--- WHAT THIS TASK INVOLVES ---
Output the first line below and each one after it, exactly, up to and including the line holding "Saiba mais (419, 1501)". Pictures should not be copied.

◆ ◆ ◆

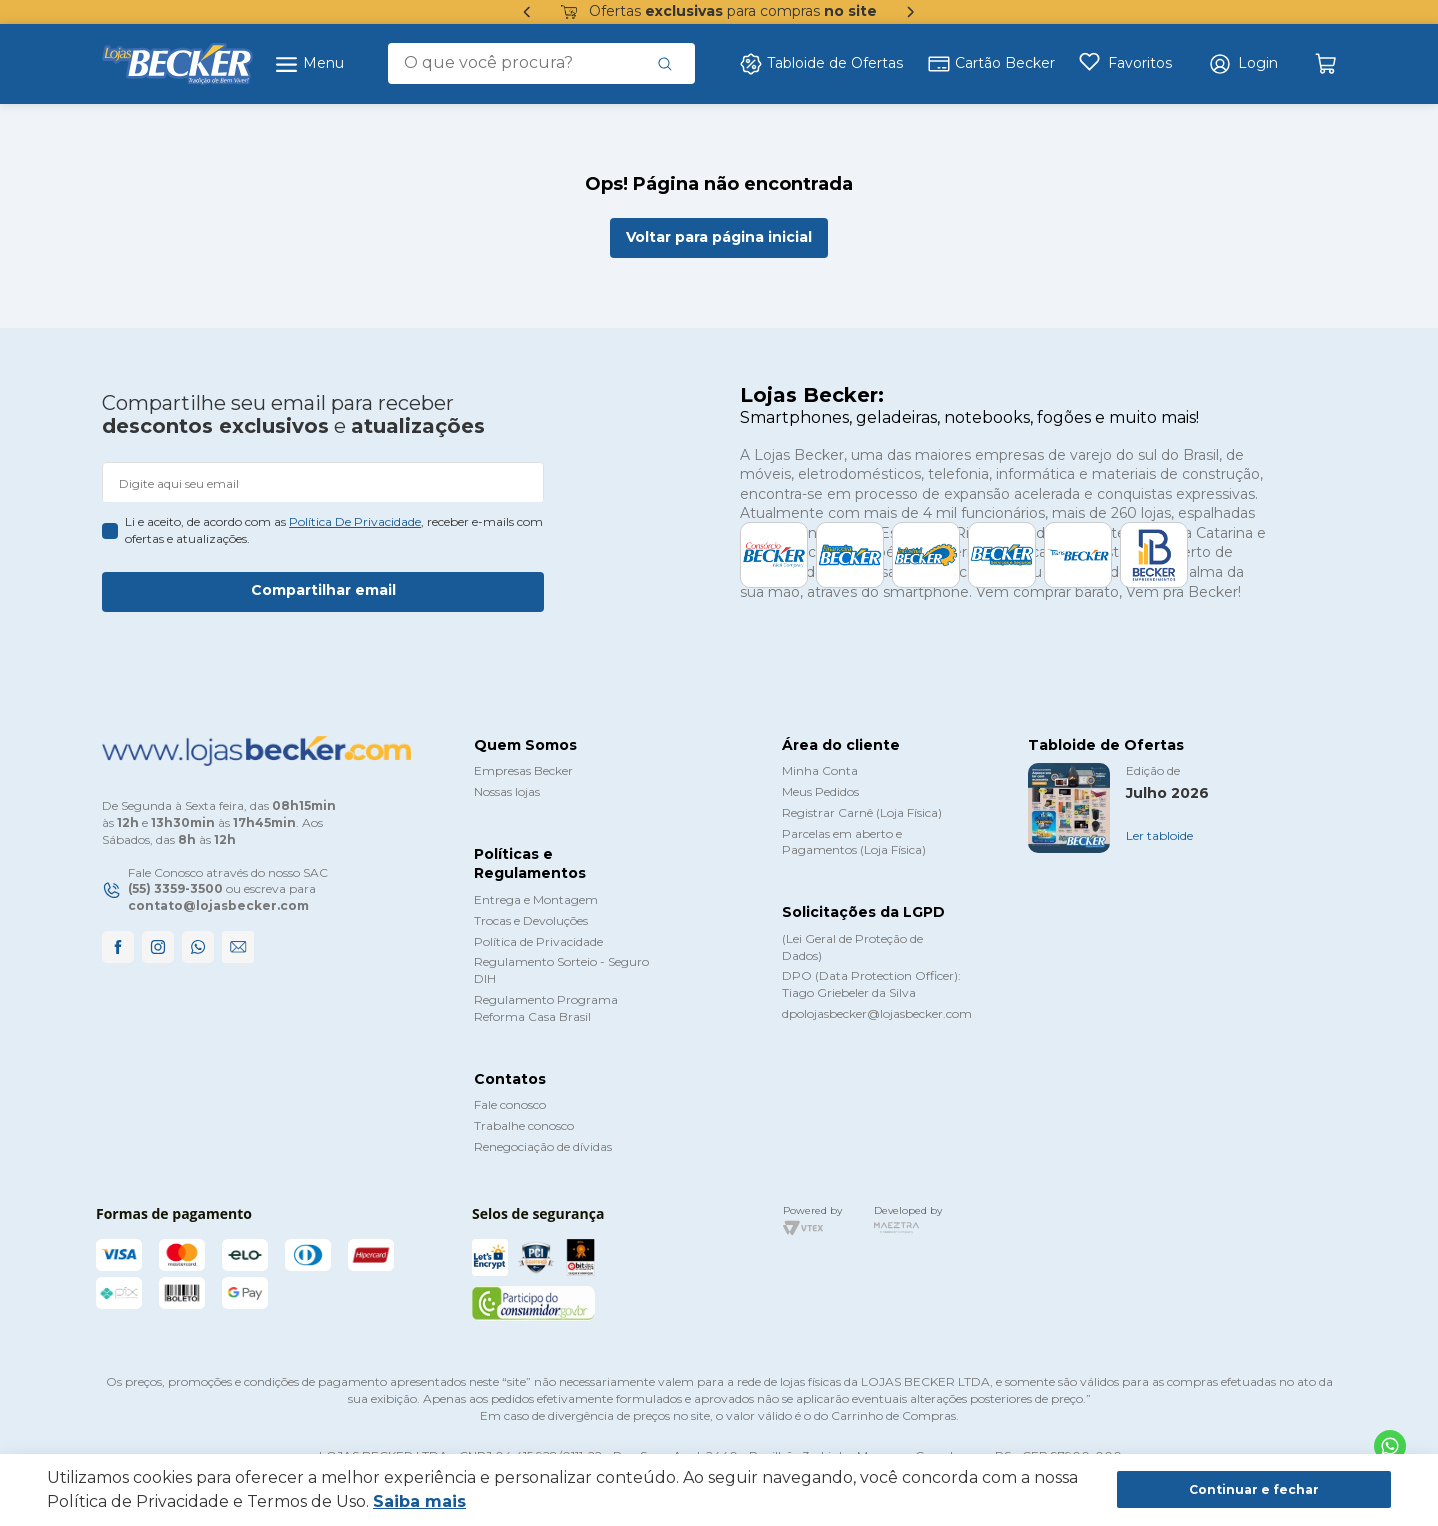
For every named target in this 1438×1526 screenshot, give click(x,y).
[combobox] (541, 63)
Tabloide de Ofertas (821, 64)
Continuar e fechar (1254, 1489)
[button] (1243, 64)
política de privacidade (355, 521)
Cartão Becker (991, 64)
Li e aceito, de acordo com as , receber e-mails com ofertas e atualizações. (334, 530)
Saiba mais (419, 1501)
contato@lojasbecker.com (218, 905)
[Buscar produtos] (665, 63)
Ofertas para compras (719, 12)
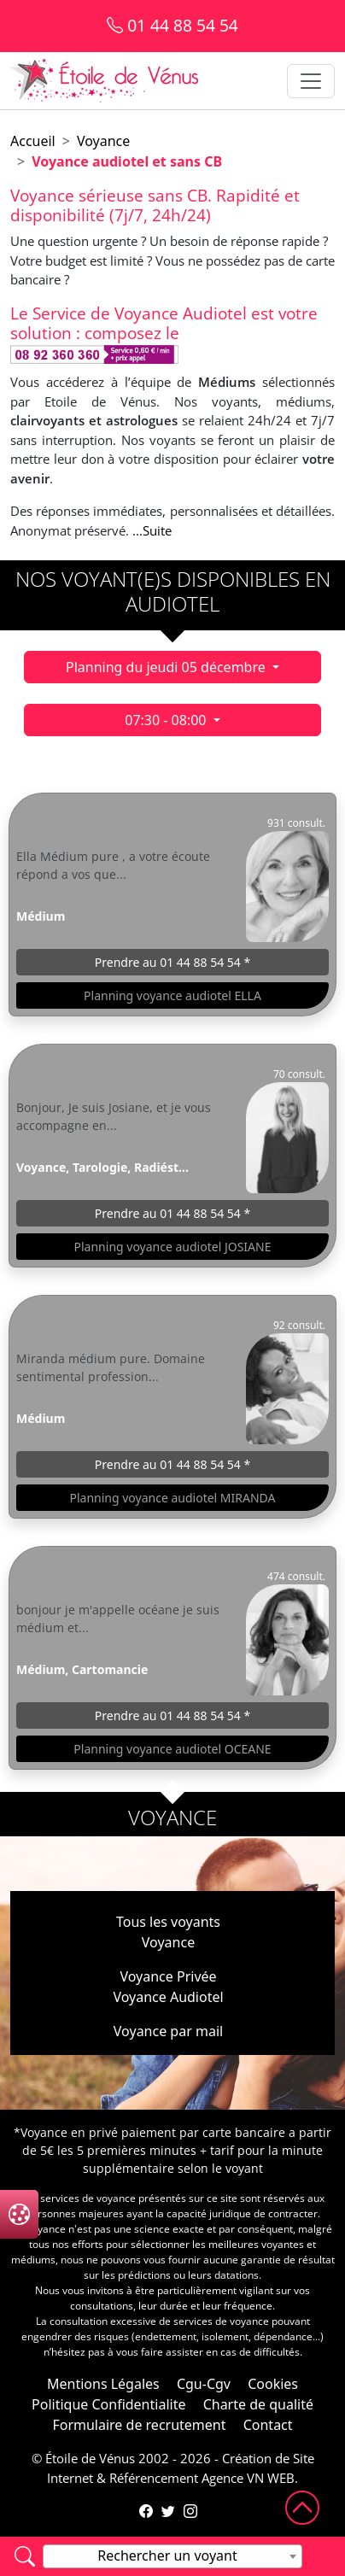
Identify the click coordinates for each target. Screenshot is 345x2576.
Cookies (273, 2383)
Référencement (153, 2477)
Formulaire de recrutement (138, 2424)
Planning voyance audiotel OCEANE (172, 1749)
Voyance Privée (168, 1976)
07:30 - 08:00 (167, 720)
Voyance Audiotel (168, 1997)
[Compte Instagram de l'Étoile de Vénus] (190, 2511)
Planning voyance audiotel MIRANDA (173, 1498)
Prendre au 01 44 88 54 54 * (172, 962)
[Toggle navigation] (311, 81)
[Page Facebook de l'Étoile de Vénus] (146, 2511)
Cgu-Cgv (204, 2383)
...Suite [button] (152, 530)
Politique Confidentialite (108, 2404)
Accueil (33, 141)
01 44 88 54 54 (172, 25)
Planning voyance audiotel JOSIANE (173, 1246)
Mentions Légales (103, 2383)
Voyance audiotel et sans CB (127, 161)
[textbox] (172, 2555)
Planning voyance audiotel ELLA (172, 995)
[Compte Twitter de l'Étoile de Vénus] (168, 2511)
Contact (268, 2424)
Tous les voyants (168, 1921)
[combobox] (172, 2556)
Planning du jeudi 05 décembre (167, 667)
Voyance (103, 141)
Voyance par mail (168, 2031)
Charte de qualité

◆ ◆ ◆

--- ANSWER SECTION ---
For every named target in this 1438×1526 screenshot, give click(x,y).
[combobox] (541, 63)
Tabloide de Ofertas (821, 64)
Continuar e fechar (1254, 1489)
[button] (1243, 64)
política de privacidade (355, 521)
Cartão Becker (991, 64)
Li e aceito, de acordo com as , receber e-mails com ofertas e atualizações. (334, 530)
Saiba mais (419, 1501)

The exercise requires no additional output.